• EXERCISE DIRECTIONS
From the first line to the last, transcribe the data exactly and skip the pictures.

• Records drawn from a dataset
• • • •
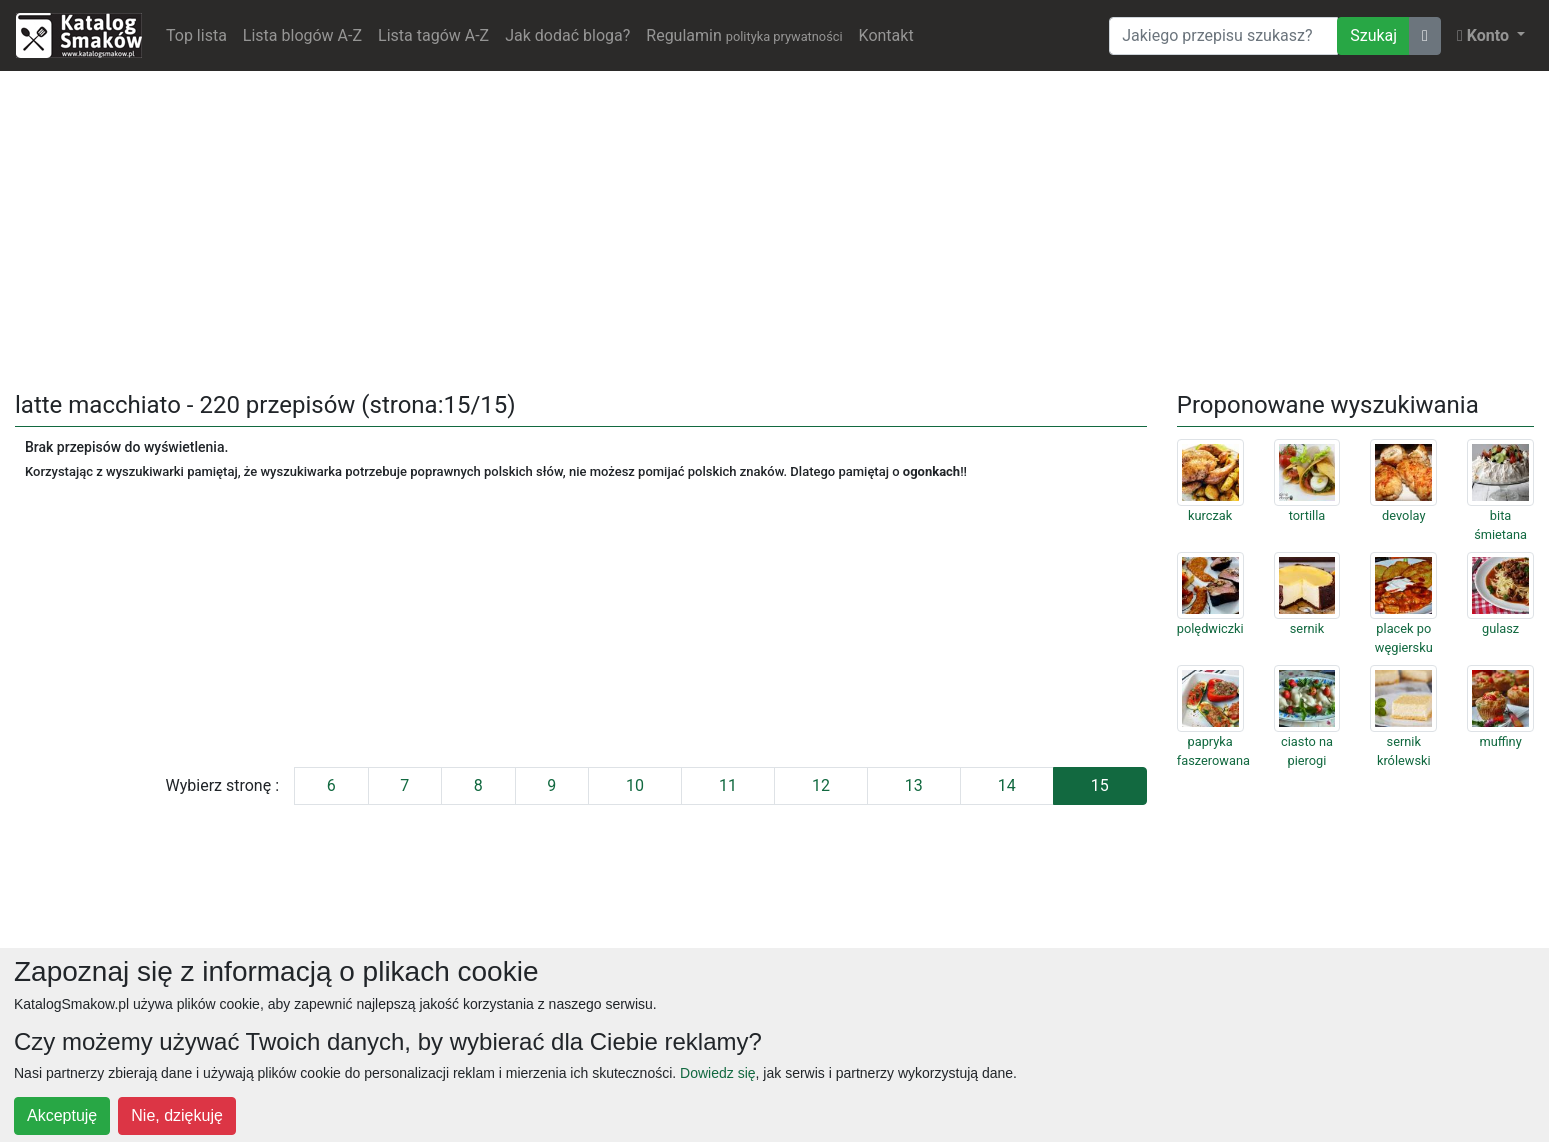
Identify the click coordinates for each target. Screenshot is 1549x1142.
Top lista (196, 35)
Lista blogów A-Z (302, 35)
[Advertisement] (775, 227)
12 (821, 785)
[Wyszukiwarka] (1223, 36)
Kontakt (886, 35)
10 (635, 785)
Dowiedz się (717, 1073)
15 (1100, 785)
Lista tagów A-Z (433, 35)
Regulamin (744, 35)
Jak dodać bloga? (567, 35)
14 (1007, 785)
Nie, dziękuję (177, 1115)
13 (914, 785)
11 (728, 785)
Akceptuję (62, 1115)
• • • •
• THE ANSWER
Identify the click coordinates for each target. Screenshot is 1549x1142.
Top lista (196, 35)
Lista blogów A-Z (302, 35)
[Advertisement] (775, 227)
12 (821, 785)
[Wyszukiwarka] (1223, 36)
Kontakt (886, 35)
10 (635, 785)
Dowiedz się (717, 1073)
15 (1100, 785)
Lista tagów A-Z (433, 35)
Regulamin (744, 35)
Jak dodać bloga? (567, 35)
14 (1007, 785)
Nie, dziękuję (177, 1115)
13 (914, 785)
11 (728, 785)
Akceptuję (62, 1115)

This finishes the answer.